Report how many lines of the entries below contain the word "Pflichtkriterien", and nothing more.

Data provided START

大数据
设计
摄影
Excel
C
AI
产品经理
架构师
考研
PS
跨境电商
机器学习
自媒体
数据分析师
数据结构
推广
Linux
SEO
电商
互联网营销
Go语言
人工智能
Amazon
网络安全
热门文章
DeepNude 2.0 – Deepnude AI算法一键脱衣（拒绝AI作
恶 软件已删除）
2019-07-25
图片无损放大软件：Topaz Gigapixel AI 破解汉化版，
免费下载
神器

Data provided END
Data provided START

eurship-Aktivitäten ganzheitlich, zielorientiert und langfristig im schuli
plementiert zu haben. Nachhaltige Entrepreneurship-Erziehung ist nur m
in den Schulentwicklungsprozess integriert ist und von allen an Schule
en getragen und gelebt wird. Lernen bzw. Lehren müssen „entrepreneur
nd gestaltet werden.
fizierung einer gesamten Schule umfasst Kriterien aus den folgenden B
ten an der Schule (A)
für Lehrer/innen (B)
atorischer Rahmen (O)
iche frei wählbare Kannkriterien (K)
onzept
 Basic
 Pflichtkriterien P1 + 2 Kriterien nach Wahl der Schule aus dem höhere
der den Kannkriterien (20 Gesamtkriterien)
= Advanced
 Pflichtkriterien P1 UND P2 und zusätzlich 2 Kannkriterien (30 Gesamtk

Data provided END
Data provided START

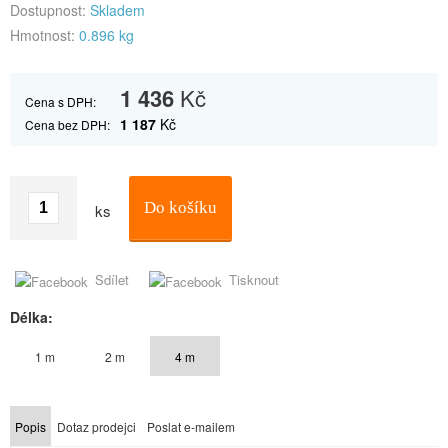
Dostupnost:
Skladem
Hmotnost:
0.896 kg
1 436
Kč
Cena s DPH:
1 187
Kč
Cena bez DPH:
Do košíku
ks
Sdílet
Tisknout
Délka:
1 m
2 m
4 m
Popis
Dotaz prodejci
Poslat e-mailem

Data provided END

» Finished exercise
2